5. Step out and begin life at the end of your comfort zone
There shall always be a part of us that never wants to step out of the comfort zone we make for ourselves; as it means that we have to face the unknown, awaiting challenges and is often, a plain and scary thought of having no landing pad to break our fall. Yes, it is a daunting thought of not knowing what lurks beyond what the eye sees and it is that moment when we push past our insecurities, self-doubt and questioning mind that we start to experience what life is really about and who we are as a person.
If I hadn’t stepped out of my comfort zone all those years ago, I suspect I wouldn’t have started blogging as a result of being accepted into college and no doubt, would find myself with a monobrow drawn onto my face as I’ve fallen asleep on the bus to hell. As a result of stepping out and experiencing what life has to offer, I’ve gone out to dinner countless (something which is not scary at all) and seen a movie by myself.

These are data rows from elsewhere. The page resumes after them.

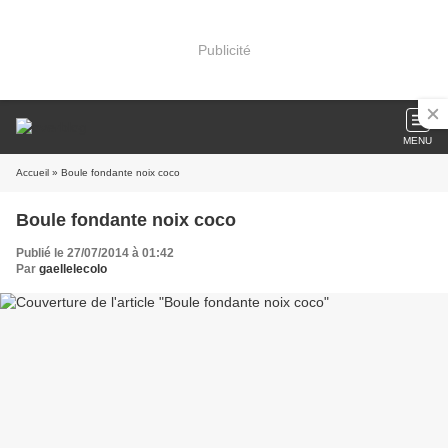
Publicité
MENU
Accueil
» Boule fondante noix coco
Boule fondante noix coco
Publié le 27/07/2014 à 01:42
Par
gaellelecolo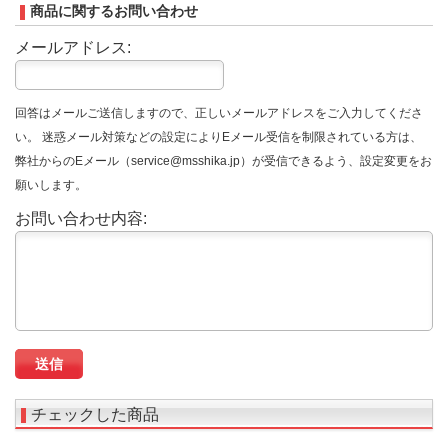
商品に関するお問い合わせ
メールアドレス:
回答はメールご送信しますので、正しいメールアドレスをご入力してくださ
い。 迷惑メール対策などの設定によりEメール受信を制限されている方は、
弊社からのEメール（service@msshika.jp）が受信できるよう、設定変更をお
願いします。
お問い合わせ内容:
チェックした商品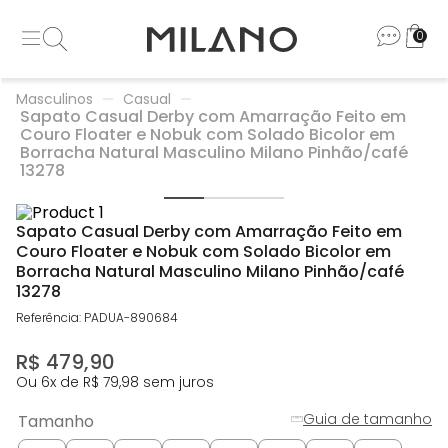
0
Masculinos
Casual
Sapato Casual Derby com Amarração Feito em
Couro Floater e Nobuk com Solado Bicolor em
Borracha Natural Masculino Milano Pinhão/café
13278
Sapato Casual Derby com Amarração Feito em
Couro Floater e Nobuk com Solado Bicolor em
Borracha Natural Masculino Milano Pinhão/café
13278
Referência
:
PADUA-890684
R$
479
,
90
Ou
6
x de
R$
79
,
98
sem juros
Guia de tamanho
Tamanho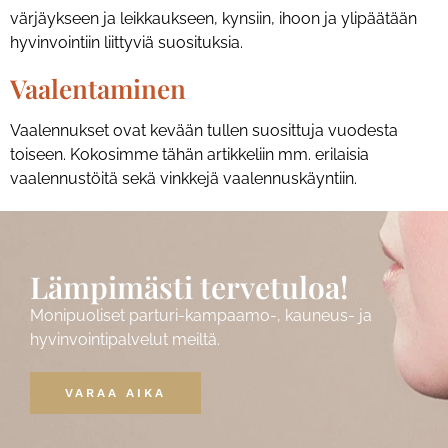
värjäykseen ja leikkaukseen, kynsiin, ihoon ja ylipäätään
hyvinvointiin liittyviä suosituksia.
Vaalentaminen
Vaalennukset ovat kevään tullen suosittuja vuodesta
toiseen. Kokosimme tähän artikkeliin mm. erilaisia
vaalennustöitä sekä vinkkejä vaalennuskäyntiin.
Lämpimästi tervetuloa!
Monipuoliset parturi-kampaamo-, kauneus- ja
hyvinvointipalvelut meiltä.
VARAA AIKA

Whether you choose to spend your Sunday mornings in bed with a cup of coffee or popping the plug into the tub and asking the Hubby or Wife to mind the kids for 20 minutes, spending time alone is about balance and moderation. Although if you can’t remember off the top of your head when you last caught up with a girlfriend over coffee or hung out around the barbecue with a beer in hand with the guys than I suggest contacting a friend or friends.